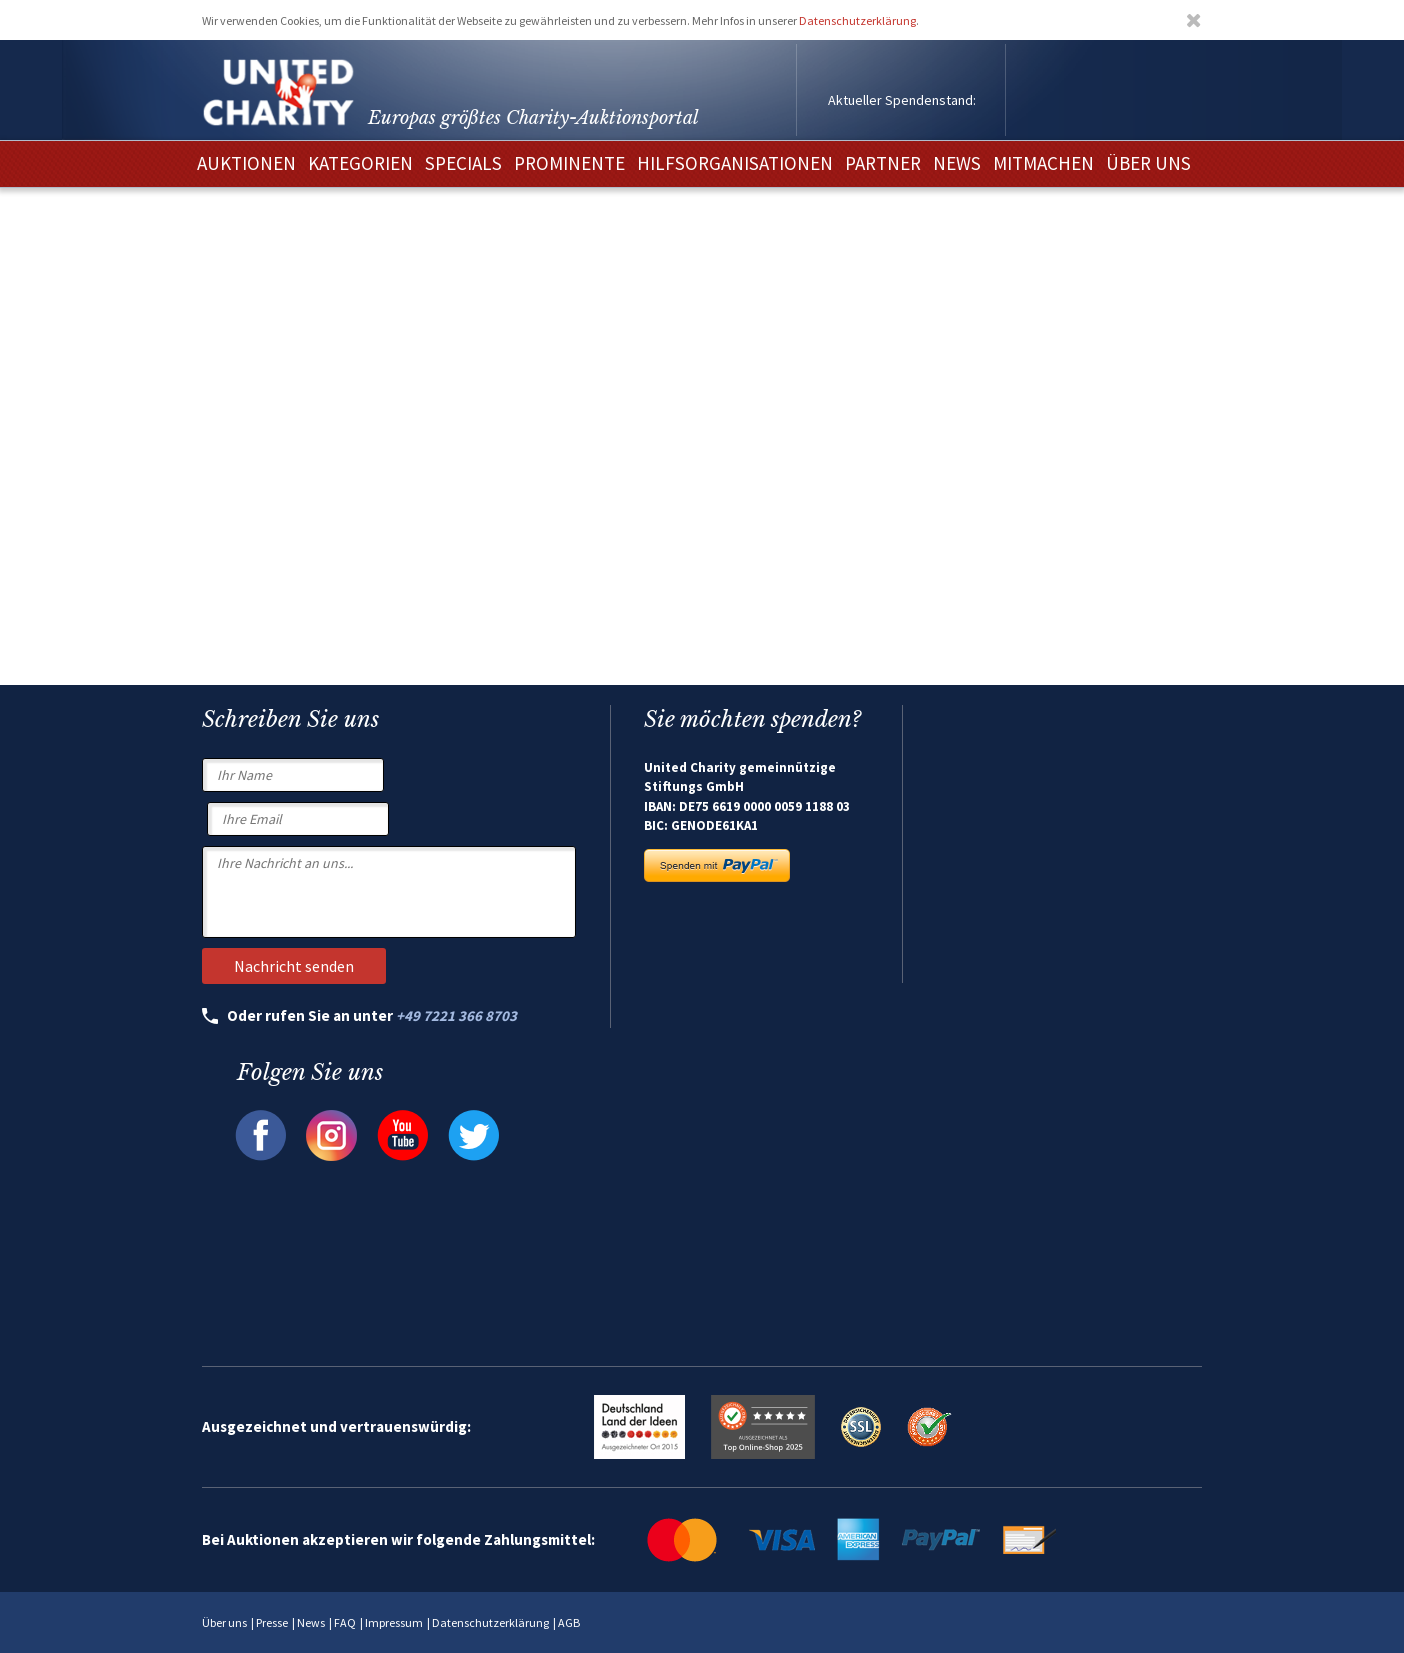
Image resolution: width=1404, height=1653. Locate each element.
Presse (272, 1622)
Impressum (394, 1622)
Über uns (224, 1622)
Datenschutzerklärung (857, 20)
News (311, 1622)
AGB (569, 1622)
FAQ (345, 1622)
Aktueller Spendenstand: (902, 100)
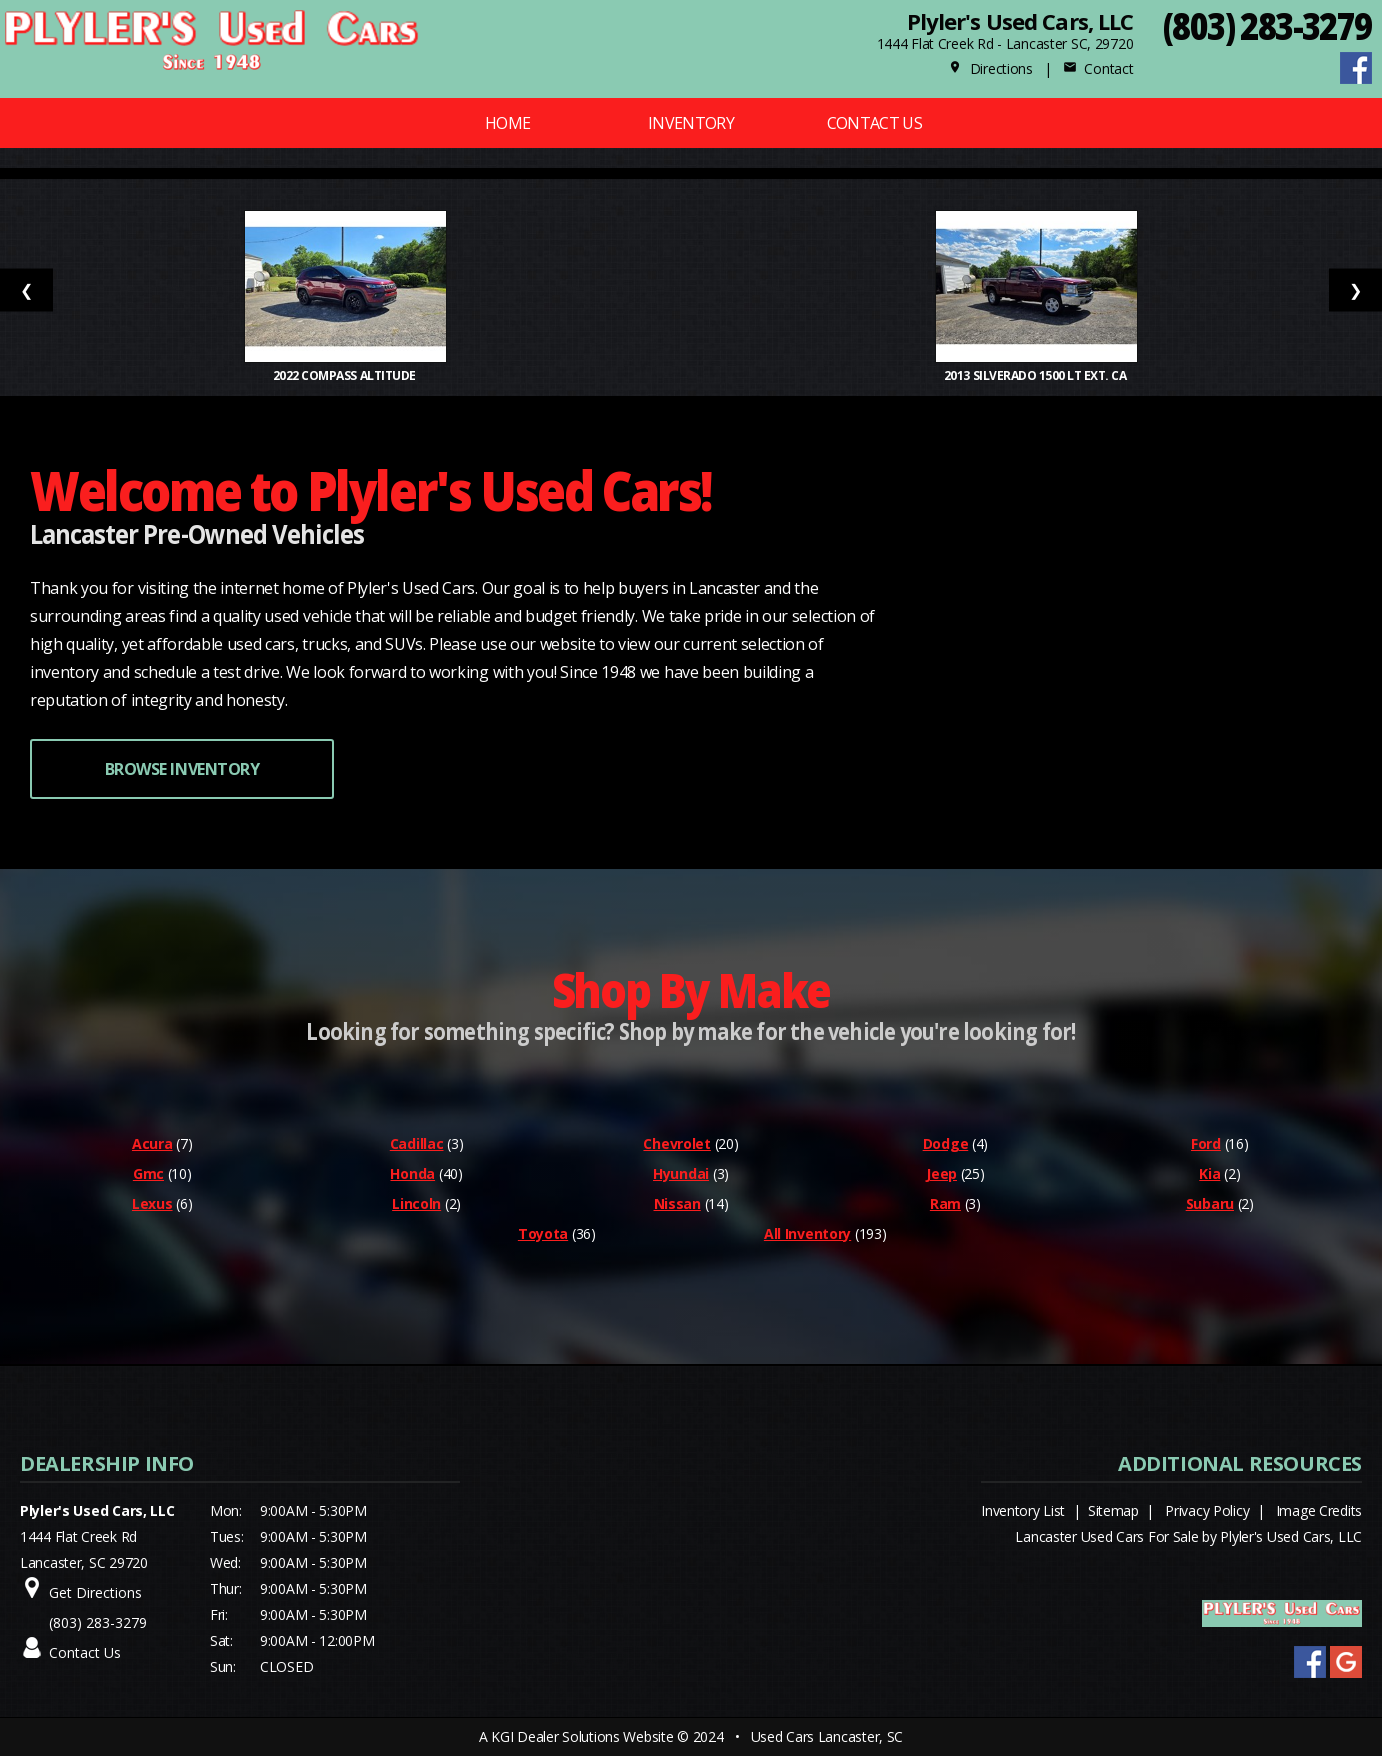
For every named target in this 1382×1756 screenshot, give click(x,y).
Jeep (941, 1173)
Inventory (691, 123)
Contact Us (875, 123)
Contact (1098, 68)
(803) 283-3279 (1267, 25)
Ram (945, 1203)
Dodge (946, 1143)
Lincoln (416, 1203)
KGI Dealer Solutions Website (582, 1736)
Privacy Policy (1207, 1510)
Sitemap (1113, 1510)
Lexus (152, 1203)
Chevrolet (676, 1143)
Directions (990, 68)
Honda (412, 1173)
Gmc (148, 1173)
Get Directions (95, 1592)
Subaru (1210, 1203)
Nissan (677, 1203)
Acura (152, 1143)
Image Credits (1319, 1510)
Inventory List (1023, 1510)
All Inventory (807, 1233)
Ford (1206, 1143)
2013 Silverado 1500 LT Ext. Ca (1036, 375)
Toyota (543, 1233)
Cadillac (417, 1143)
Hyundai (681, 1173)
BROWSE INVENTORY (182, 769)
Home (507, 123)
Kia (1209, 1173)
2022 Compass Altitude (345, 375)
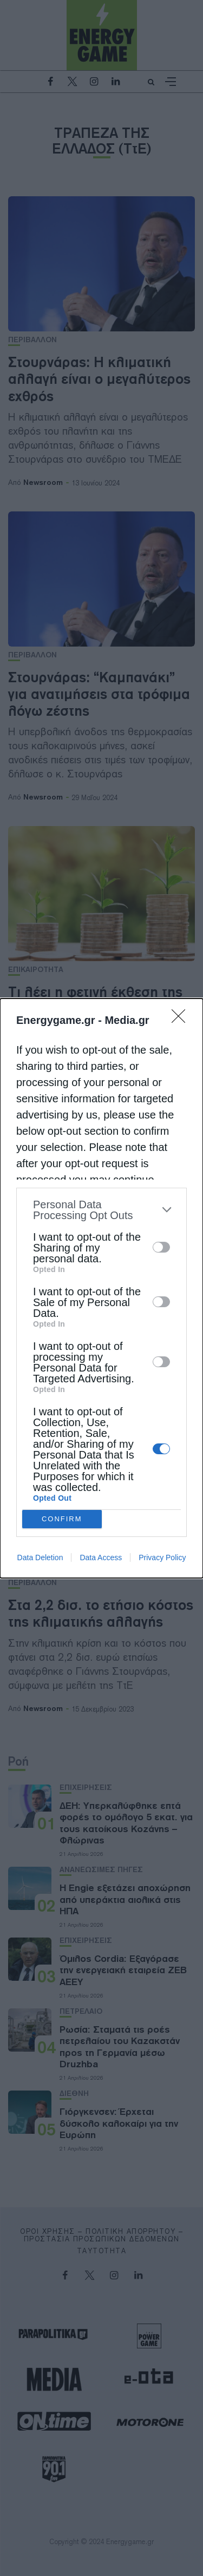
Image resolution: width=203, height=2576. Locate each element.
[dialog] (101, 1288)
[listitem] (101, 1210)
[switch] (161, 1247)
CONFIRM (62, 1519)
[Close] (182, 1019)
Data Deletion (40, 1557)
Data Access (101, 1557)
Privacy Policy (162, 1557)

What the task asks: Look above for the line that contains "Contact (1098, 68)". Starting there, transcribe every line exactly until you have copied the line that contains "2022 Compass Altitude (345, 375)".

Answer area:
Contact (1098, 68)
(803) 283-3279 (1267, 25)
Ram (945, 1203)
Dodge (946, 1143)
Lincoln (416, 1203)
KGI Dealer Solutions Website (582, 1736)
Privacy Policy (1207, 1510)
Sitemap (1113, 1510)
Lexus (152, 1203)
Chevrolet (676, 1143)
Directions (990, 68)
Honda (412, 1173)
Gmc (148, 1173)
Get Directions (95, 1592)
Subaru (1210, 1203)
Nissan (677, 1203)
Acura (152, 1143)
Image Credits (1319, 1510)
Inventory List (1023, 1510)
All Inventory (807, 1233)
Ford (1206, 1143)
2013 Silverado 1500 LT Ext. Ca (1036, 375)
Toyota (543, 1233)
Cadillac (417, 1143)
Hyundai (681, 1173)
BROWSE INVENTORY (182, 769)
Home (507, 123)
Kia (1209, 1173)
2022 Compass Altitude (345, 375)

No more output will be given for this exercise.